§ EXERCISE DIRECTIONS
For each line of the listing below that contains the string "transport", copy the line.

§ SUPPLIED DATA
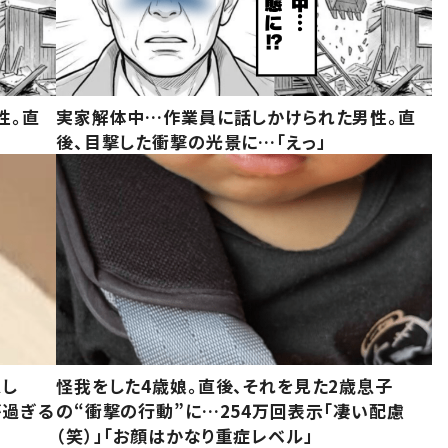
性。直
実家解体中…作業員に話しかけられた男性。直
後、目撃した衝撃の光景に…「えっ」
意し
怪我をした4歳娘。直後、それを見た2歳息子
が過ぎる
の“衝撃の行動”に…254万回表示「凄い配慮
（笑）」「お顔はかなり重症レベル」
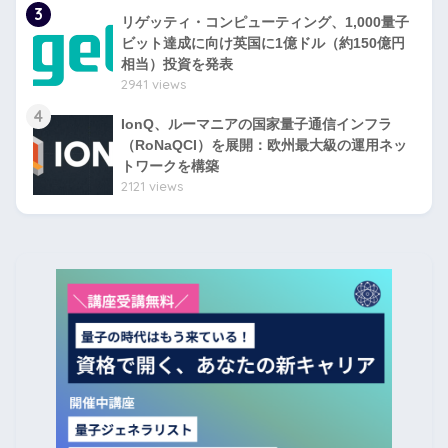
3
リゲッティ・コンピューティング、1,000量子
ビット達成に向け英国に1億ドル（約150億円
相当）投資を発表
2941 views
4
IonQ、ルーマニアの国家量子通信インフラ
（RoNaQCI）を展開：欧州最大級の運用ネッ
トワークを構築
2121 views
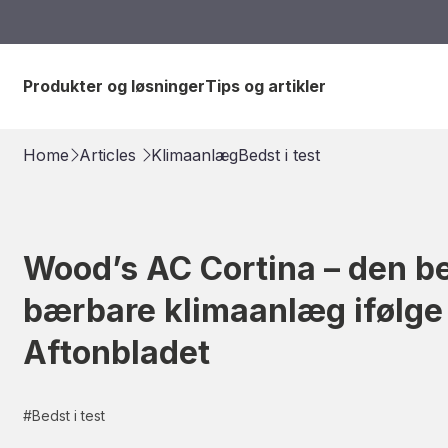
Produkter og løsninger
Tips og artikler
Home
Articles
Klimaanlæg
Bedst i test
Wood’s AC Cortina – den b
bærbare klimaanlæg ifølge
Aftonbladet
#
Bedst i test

--

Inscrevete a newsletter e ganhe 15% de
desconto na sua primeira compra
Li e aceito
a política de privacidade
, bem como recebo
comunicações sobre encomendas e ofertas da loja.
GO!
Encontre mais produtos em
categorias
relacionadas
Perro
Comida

* * *

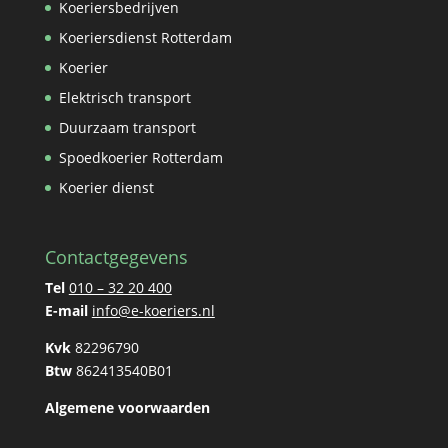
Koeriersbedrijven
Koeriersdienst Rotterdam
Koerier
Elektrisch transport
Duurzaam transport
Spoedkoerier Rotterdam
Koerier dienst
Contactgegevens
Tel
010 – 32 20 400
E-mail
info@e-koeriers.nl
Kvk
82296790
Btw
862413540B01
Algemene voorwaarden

§ SOLVED PROBLEM
Elektrisch transport
Duurzaam transport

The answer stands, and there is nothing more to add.